SubSonic ASP.NET Providers Revisited
It's been quite a while (2 months actually) since I announced the creation of the SubSonic ASP.NET Providers. Since then, I haven't really done much with the code base, mostly since I have to spread my time out between a lot of things now a-days. But I am about to do some major testing. This is mostly due to the fact that I will plug the SubSonic Membership and Role providers that I built into the new SubSonic Forums built on ASP.NET MVC (appropriately code-named Halawai).
When I did my initial commit on the providers into the Halawai code-base, I had to really step back and do some refactorings on-the-fly just to get the thing to compile! The only problem that I really have is the Principal and Identity module that shoves the current user's Principal and Identity into HttpContext. It was a mess, let me tell you.
This post isn't going to be just about the wrongdoings of the Beta, but rather what the current state of the features are, how they work, and how we will precede.
Be nice to SubSonic!
The main and ultimate goal of the project is to take SubSonic's generated objects and use them for the membership functionality. At the moment, we use 3 tables: Users, Roles, UsersInRoles. The Users tables stores the users's username, email, password, all that good stuff. Then the Roles stores just the simple role names. UsersInRoles is a map between the Users and Roles, associating a user to a role or roles. The membership and role providers are coded out to use the generated classes thanks to SubSonic.
Currently, we have 3 Stored Procedures to simply cut down on the number of pings to the database. Hopefully we can export some of that logic out to Transactions. Although we have a few SPs in the database, we leverage most of the other data access entirely through SubSonic.
IPrincipal and IIdentity
The IPrincipal (SubSonicPrincipal class) and IIdentity (SubSonicIdentity class) interfaces are interfaces that tell ASP.NET about your users. They get shoved into the HttpContext.Current.User property. SubSonicIdentity just contains your username and whether the current user is authenticated. IPrincipal stores the Identity and roles (if enabled). I will detail how we push this in in the SubSonic Security Module Section.
SubSonic Security Module
Once the SubSonic Security module is loaded, the HttpApplication is told that it should fire the OnPostAuthenticateRequest method. The OnPostAuthenticateRequest method basically checks if the user is indeed supposed to be authenticated (indicated from the HttpContext.Current.User IIdentity). If the user is supposed to be authenticated, it pulls the password and username stored in a cookie and actually validates them again. Then it sets the IPrinciapal accordingly. To fix the new SubSonic Forums, I just cut out some of the functionality of this method to get a quick fix. Just today I went back in and fixed the logic and made double sure that the user was authenticated. I will check that code in and it will be all good :)
Nice Config
To wrap this baby up in the most customizable way, we define our own Membership configuration with the typical properties such as password format, password length, etc but also some of our custom settings such as caching the user. It's not real hard to plug into your application, it just takes some thinking on your part as to how you want your membership provider configured.
Why use the ASP.NET Provider model for Membership and Roles
The ASP.NET Provider model for Membership and Roles allows a standard way of coding out membership functionality into a web application. Some people have recently just stopped using the Membership provider and have just used their own logic. I completely understand why (mostly because of ASP.NET's built-in membership controls). Use of the ASP.NET Provider model for Membership, Roles, Sitemaps, whatever, is an architectural choice! The aim for this project is to simply offer the option in a clean and customizable way using SubSonic. It offers something a little different from the typical SQL Membership/Roles/Profiles route.
Coming up next....
Hopefully I can go in and really tune the providers up to a better quality than they currently reside. That said, if any SubSonic devs, Halawai devs, or developers who know SubSonic, let me know and I will add you as a contributor.

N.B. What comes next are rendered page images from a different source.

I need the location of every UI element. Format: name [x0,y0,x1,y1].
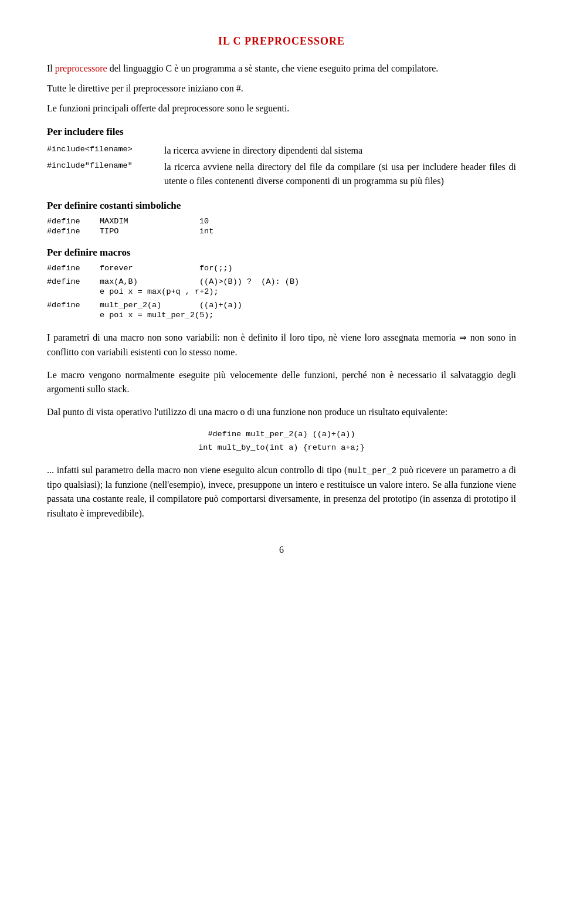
define-mult-kw: #define [47,300,100,310]
define-forever-row: #define forever for(;;) [47,263,516,273]
intro-paragraph-3: Le funzioni principali offerte dal prepr… [47,101,516,116]
define-forever-val: for(;;) [199,263,516,273]
define-constants-table: #define MAXDIM 10 #define TIPO int [47,216,516,236]
define-max-continuation: e poi x = max(p+q , r+2); [100,287,516,297]
include-code-1: #include<filename> [47,142,164,159]
define-max-val: ((A)>(B)) ? (A): (B) [199,277,516,287]
define-max-continuation-row: e poi x = max(p+q , r+2); [47,287,516,297]
include-section-heading: Per includere files [47,126,516,138]
body-para-1: I parametri di una macro non sono variab… [47,331,516,360]
include-table: #include<filename> la ricerca avviene in… [47,142,516,189]
define-mult-name: mult_per_2(a) [100,300,199,310]
code-line-2: int mult_by_to(int a) {return a+a;} [47,441,516,455]
define-constants-row-2: #define TIPO int [47,226,516,236]
final-paragraph: ... infatti sul parametro della macro no… [47,463,516,521]
define-forever-table: #define forever for(;;) [47,263,516,273]
intro-paragraph-2: Tutte le direttive per il preprocessore … [47,81,516,96]
define-mult-table: #define mult_per_2(a) ((a)+(a)) e poi x … [47,300,516,320]
define-kw-2: #define [47,226,100,236]
define-max-row: #define max(A,B) ((A)>(B)) ? (A): (B) [47,277,516,287]
define-max-name: max(A,B) [100,277,199,287]
define-constants-section: Per definire costanti simboliche #define… [47,200,516,236]
define-mult-continuation-row: e poi x = mult_per_2(5); [47,310,516,320]
page-number: 6 [47,545,516,555]
define-kw-1: #define [47,216,100,226]
body-para-2: Le macro vengono normalmente eseguite pi… [47,368,516,398]
include-code-2: #include"filename" [47,159,164,189]
define-macros-heading: Per definire macros [47,247,516,259]
mono-mult-per-2: mult_per_2 [347,466,396,475]
define-mult-kw-blank [47,310,100,320]
define-macros-section: Per definire macros #define forever for(… [47,247,516,320]
include-desc-2: la ricerca avviene nella directory del f… [164,159,516,189]
code-line-1: #define mult_per_2(a) ((a)+(a)) [47,428,516,441]
define-max-table: #define max(A,B) ((A)>(B)) ? (A): (B) e … [47,277,516,297]
highlight-preprocessore: preprocessore [55,63,107,73]
page-title: IL C PREPROCESSORE [47,35,516,47]
include-desc-1: la ricerca avviene in directory dipenden… [164,142,516,159]
define-mult-continuation: e poi x = mult_per_2(5); [100,310,516,320]
define-val-1: 10 [199,216,516,226]
define-forever-kw: #define [47,263,100,273]
define-name-1: MAXDIM [100,216,199,226]
define-val-2: int [199,226,516,236]
arrow-symbol: ⇒ [459,333,467,342]
define-constants-heading: Per definire costanti simboliche [47,200,516,212]
define-forever-name: forever [100,263,199,273]
define-constants-row-1: #define MAXDIM 10 [47,216,516,226]
intro-paragraph-1: Il preprocessore del linguaggio C è un p… [47,62,516,76]
code-block: #define mult_per_2(a) ((a)+(a)) int mult… [47,428,516,455]
define-max-kw-blank [47,287,100,297]
define-mult-val: ((a)+(a)) [199,300,516,310]
define-name-2: TIPO [100,226,199,236]
body-para-3: Dal punto di vista operativo l'utilizzo … [47,405,516,420]
include-row-2: #include"filename" la ricerca avviene ne… [47,159,516,189]
define-mult-row: #define mult_per_2(a) ((a)+(a)) [47,300,516,310]
define-max-kw: #define [47,277,100,287]
body-paragraphs: I parametri di una macro non sono variab… [47,331,516,521]
include-row-1: #include<filename> la ricerca avviene in… [47,142,516,159]
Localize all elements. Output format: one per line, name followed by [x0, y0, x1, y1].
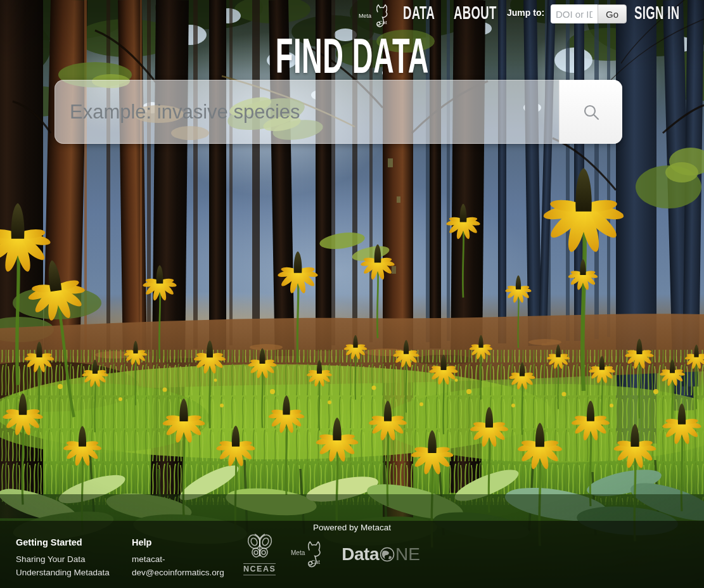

Next on the agenda is some controls. Hopefully I can create controls that generate simple HTML and use JavaScript. Basically all you would have to do is drop them into your web app and you would just have them work. They would imitate the functionality of the ASP.NET Membership controls but also have containable markup, lower level of abstraction (whatever that means :-) ) and a cleaner, non-viewstatey way of doing Membership. I will probably incorporate MVC into this. We will probably go to all .NET 3.5 and make some extension methods (especially to the MembershipUser class) for some added coolness.
I will give another update to the progress once I sit down and start to extend the SubSonic providers a little more. Hopefully this gives you a better view architecturally to the SubSonic providers that I built. Hopefully you will find them as useful as I do :) So hop on over to the project site and give it a try.